TASK TO COMPLETE:
Scan the entries below. List each line with "Kutai".
DATA FOR REVIEW Block Start
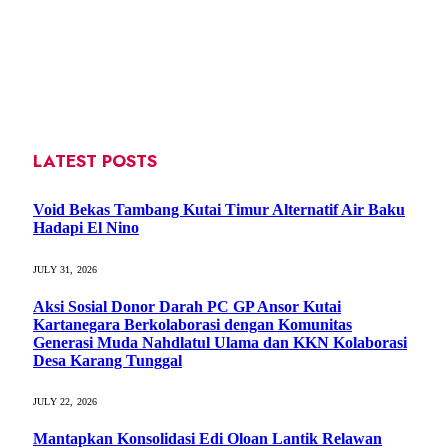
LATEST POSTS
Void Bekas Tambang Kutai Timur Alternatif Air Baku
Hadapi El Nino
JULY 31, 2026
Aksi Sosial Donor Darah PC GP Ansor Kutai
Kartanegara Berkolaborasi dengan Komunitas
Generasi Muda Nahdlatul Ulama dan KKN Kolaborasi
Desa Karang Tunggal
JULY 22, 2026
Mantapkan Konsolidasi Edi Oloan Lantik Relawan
DATA FOR REVIEW Block End
DATA FOR REVIEW Block Start
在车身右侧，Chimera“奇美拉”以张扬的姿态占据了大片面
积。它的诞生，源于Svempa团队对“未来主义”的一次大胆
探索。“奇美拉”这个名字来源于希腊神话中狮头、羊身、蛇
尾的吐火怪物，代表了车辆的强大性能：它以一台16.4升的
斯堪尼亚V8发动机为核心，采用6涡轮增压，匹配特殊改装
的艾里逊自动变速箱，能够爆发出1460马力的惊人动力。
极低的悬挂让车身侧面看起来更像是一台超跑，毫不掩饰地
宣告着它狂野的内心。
DATA FOR REVIEW Block End
EXERCISE SOLUTION:
Void Bekas Tambang Kutai Timur Alternatif Air Baku
Aksi Sosial Donor Darah PC GP Ansor Kutai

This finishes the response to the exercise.